How have technology-enhanced assessment projects studied their technical quality, effectiveness, and feasibility? Four mature assessment projects share designs, research methods, findings, and challenges.
This collaborative session brings together four mature projects that use different approaches to develop and validate technology-enhanced STEM assessments. Presenters share their designs, research findings, and implications for measuring STEM standards. All offer evidence addressing four questions: (1) What was the technical quality (reliability and validity) and effectiveness of the assessments for their intended purposes? (2) How feasible were the assessments to implement in classrooms? (3) How can the projects can be scaled up and sustained? (4) What challenges were encountered during the projects and should be addressed in future research and development?
All session participants are asked to raise issues about STEM assessment in their projects.

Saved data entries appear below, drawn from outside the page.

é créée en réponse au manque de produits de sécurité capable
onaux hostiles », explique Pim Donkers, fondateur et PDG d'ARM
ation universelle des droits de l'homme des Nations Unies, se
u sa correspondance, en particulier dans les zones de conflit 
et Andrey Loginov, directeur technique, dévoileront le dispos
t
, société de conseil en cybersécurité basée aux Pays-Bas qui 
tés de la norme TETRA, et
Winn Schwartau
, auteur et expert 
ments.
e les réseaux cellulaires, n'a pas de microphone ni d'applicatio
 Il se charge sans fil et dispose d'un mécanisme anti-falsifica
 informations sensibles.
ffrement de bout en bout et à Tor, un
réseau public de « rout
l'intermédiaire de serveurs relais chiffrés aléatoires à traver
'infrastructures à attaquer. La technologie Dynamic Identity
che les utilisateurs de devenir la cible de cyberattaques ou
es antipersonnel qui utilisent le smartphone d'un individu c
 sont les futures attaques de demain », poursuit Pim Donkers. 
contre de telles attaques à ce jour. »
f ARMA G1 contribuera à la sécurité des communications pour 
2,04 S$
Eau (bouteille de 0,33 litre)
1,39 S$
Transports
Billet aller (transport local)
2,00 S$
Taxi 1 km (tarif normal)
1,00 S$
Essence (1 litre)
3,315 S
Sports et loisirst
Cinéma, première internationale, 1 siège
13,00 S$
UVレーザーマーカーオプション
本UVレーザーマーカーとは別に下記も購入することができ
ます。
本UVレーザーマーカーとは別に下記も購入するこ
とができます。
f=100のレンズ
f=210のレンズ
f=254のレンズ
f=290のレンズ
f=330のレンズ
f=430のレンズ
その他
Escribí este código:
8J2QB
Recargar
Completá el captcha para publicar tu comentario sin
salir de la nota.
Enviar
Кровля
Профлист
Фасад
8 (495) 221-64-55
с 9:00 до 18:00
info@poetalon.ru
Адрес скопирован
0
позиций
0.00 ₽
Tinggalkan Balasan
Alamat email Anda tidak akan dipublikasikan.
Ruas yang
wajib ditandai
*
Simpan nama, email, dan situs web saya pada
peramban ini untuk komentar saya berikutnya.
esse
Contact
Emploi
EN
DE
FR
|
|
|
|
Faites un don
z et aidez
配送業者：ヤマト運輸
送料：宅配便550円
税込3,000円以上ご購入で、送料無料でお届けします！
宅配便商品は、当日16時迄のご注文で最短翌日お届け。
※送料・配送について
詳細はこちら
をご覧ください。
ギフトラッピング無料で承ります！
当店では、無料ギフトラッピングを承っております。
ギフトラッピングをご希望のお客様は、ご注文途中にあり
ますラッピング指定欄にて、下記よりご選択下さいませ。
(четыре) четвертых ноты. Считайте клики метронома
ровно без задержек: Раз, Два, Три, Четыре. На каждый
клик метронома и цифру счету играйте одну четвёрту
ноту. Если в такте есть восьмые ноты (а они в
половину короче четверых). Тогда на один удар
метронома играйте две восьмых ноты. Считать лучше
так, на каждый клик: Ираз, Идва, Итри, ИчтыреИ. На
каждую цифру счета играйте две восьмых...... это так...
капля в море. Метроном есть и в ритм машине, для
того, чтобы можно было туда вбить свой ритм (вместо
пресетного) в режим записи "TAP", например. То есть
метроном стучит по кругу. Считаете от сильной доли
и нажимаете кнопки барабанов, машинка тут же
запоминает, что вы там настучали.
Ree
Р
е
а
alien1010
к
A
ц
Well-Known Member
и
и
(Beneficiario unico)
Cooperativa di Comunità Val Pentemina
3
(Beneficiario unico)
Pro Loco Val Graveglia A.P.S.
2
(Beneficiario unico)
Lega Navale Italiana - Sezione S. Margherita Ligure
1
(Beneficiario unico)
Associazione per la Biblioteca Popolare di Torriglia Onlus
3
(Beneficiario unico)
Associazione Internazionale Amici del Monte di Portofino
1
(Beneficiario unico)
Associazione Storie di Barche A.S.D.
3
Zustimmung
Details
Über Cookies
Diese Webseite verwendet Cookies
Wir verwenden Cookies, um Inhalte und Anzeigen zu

The Calipers II: Using Simulations to Assess Complex Science Learning project developed simulation-based assessments to be embedded in ongoing curricula intended for formative purposes and unit benchmark assessments as summative measures. The evidence-centered design process is described along with findings from field tests in three states with over 6,000 students. Technical quality of the assessments’ measurement of science-system knowledge and inquiry practices was established by alignments with national standards, cognitive labs, and psychometric analyses. Challenges to broader impact are proposed.
The Assistments for Science Inquiry presentation describes the environment and the physical sciences microworlds for middle school science. The project uses educational data mining on log data to develop detectors to assess students’ inquiry skills in real time.
The third presentation summarizes findings from two projects that apply facet-based approaches to formative assessment practices: Contingent Pedagogies for Middle School Earth Science and Chemistry Facets for high school chemistry. Analyses of student written responses and think alouds established the cognitive and content validity of facet clusters, which describe learning goals and common problematic student ideas, and of diagnostic questions. Both projects tested the value of resources in small-scale, quasi-experimental field trials.
The fourth presentation shares findings from technology-enhanced item types delivered through the UC Berkeley Formative Assessment (FADS) project, which employs automated scoring and the partial credit model. Items were developed based on the Constructing Data, Modeling Worlds curriculum from Vanderbilt University for middle school students in mathematics.